Just like you, I love my kids more than anything else in this world and just like you, I would fight tooth and nail to protect them, to keep them safe from harm, to keep them fit and well. To keep them in my arms for just a little longer. Just like you I adapt to suit the kids.

But one of my kids is not safe from harm. He has Duchenne Muscular Dystrophy and his life is at risk. So for me that love means averaging 4 hours sleep a night because steroids, the only thing I have that might have any chance of keeping Luke on his feet, have him up and full of beans before the day has broken. For me that love means neurologists and cardiologists and endocrinologists and physios and OTs and Special Needs Statements. For me that love means my heart breaking a little more when I see my Luke struggling with those simple things that are the first signs that his condition is really real, even if he looks perfectly healthy. For me that love means hours of reading, hours of research, hours of campaigning, and hours and hours of fundraising work. For me that love means working every hour that I can, whether in my paid work or in my voluntary roles to make sure that I can say I tried with all that I had to save my baby. For me that love means preempting and planning for difficult conversations that lie ahead with both my boys. Conversations I really wish I didn’t have to think about. For me that love means sometimes thinking towards a future that I don’t want to even contemplate, a future where I can no longer see and touch and hear my Luke. And it’s when I think to this future that the ‘business as usual’ mentality breaks down. Though it only ever breaks down temporarily because for now, while I moan about no sleep, I treasure every night that Luke is able to get out of bed himself, and while I groan about the boys fighting, I’m thankful that they still can. And while I push myself to limits I know I shouldn’t, at least I know I’ve done it with love.

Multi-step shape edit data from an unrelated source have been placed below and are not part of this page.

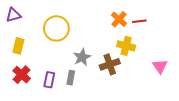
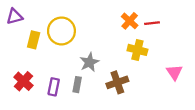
yellow rectangle: (18, 46) -> (34, 40), moved
brown cross: (110, 64) -> (117, 82), moved

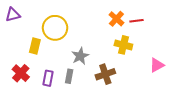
yellow rectangle: (34, 40) -> (35, 46), moved
pink triangle: (174, 72) -> (157, 65), turned 35

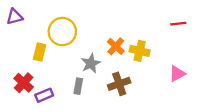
orange cross: (116, 19) -> (116, 46), moved
red line: (137, 21) -> (178, 24), moved
purple rectangle: (48, 78) -> (44, 95), moved, turned 56

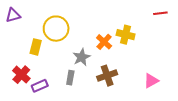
red line: (178, 24) -> (160, 13), moved
yellow cross: (140, 51) -> (126, 35), moved
pink triangle: (177, 74) -> (151, 81), moved

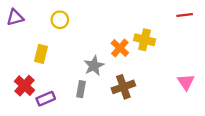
yellow circle: (56, 29) -> (60, 20), moved, size x0.6
pink triangle: (151, 81) -> (186, 82), moved, turned -35

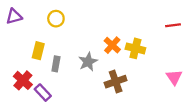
red line: (185, 15) -> (173, 25), moved
yellow cross: (145, 40) -> (135, 48), moved
gray rectangle: (81, 89) -> (56, 64), moved
purple rectangle: (46, 99) -> (43, 93), turned 70

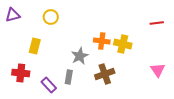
orange cross: (112, 45) -> (102, 41), turned -35
gray rectangle: (56, 64) -> (69, 77), moved
red cross: (23, 80) -> (21, 73), turned -36
purple rectangle: (43, 93) -> (49, 85), moved

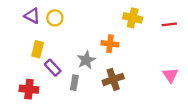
purple triangle: (13, 15) -> (32, 16), moved, turned 42
yellow cross: (123, 44) -> (133, 18), moved
red cross: (21, 73) -> (29, 89), moved
purple rectangle: (49, 85) -> (53, 68), moved

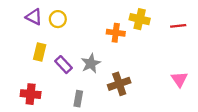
orange cross: (110, 44) -> (116, 33), moved
purple rectangle: (53, 68) -> (63, 65), moved
gray rectangle: (74, 83) -> (78, 99), moved

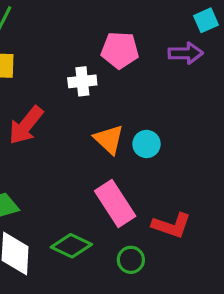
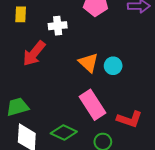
white cross: (82, 81) -> (58, 26), moved

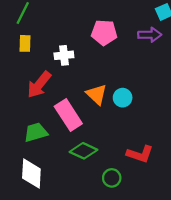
pink rectangle: (93, 105) -> (68, 115), moved
green trapezoid: (18, 107) -> (36, 132), moved
green diamond: (64, 133) -> (84, 151), moved

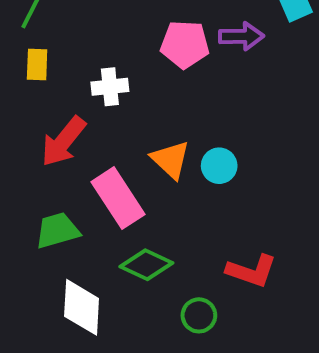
purple arrow: (150, 35) -> (241, 36), moved
white diamond: (31, 174) -> (82, 307), moved

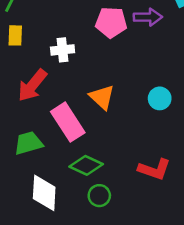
cyan circle: (219, 166) -> (160, 98), moved
green circle: (199, 315) -> (99, 196), moved

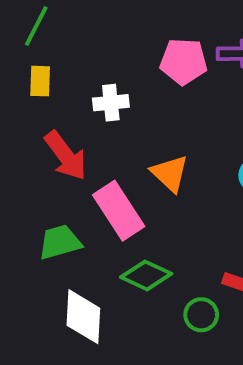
red arrow: (32, 85) -> (66, 156), turned -76
green circle: (99, 196) -> (201, 315), moved

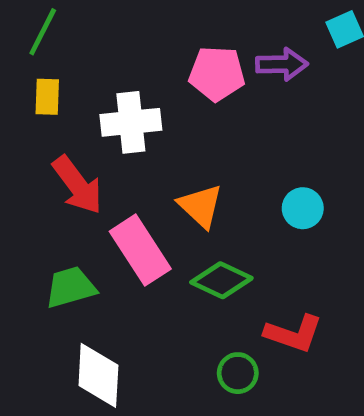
white cross: (111, 103) -> (131, 122), size x1.4
green diamond: (146, 275) -> (221, 280), moved

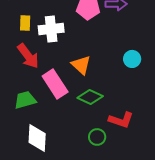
yellow rectangle: (47, 97) -> (25, 23), moved
cyan circle: (303, 208) -> (132, 59), moved

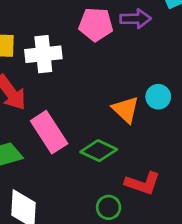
orange triangle: (81, 65) -> (126, 110), moved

For you, that love means something else. You have struggles that I don’t understand and I would find difficult to manage. For you that love means sleepless nights for reasons I know nothing about. For you that love means fearing for an unknown future that I couldn’t comprehend because I am not in your shoes. For you that love means that you work hard to keep your children safe, and that love means you do everything you can to make your kids’ lives fulfilled. There may be things that throw you off your ‘business as usual mentality’ just like everyone else, but you always climb back on that ‘business as usual’ horse and get back to it.

So you see we are no different.

Just like me, you love your kids more than anything in this world and you will do what you must to protect them, to keep them safe and well.

Just like me, you have bills to pay and so you get them paid.

Just like me, your fridge needs filled and so you do the grocery shop.

Just like mine, your kids want to play so you get down on the floor with them.

Just like me, you have school runs and bath times and temper tantrums. You have a house to clean and clothes to iron and errands to run.

Just like me, most of the time it’s just ‘business as usual’ and that makes us just the same.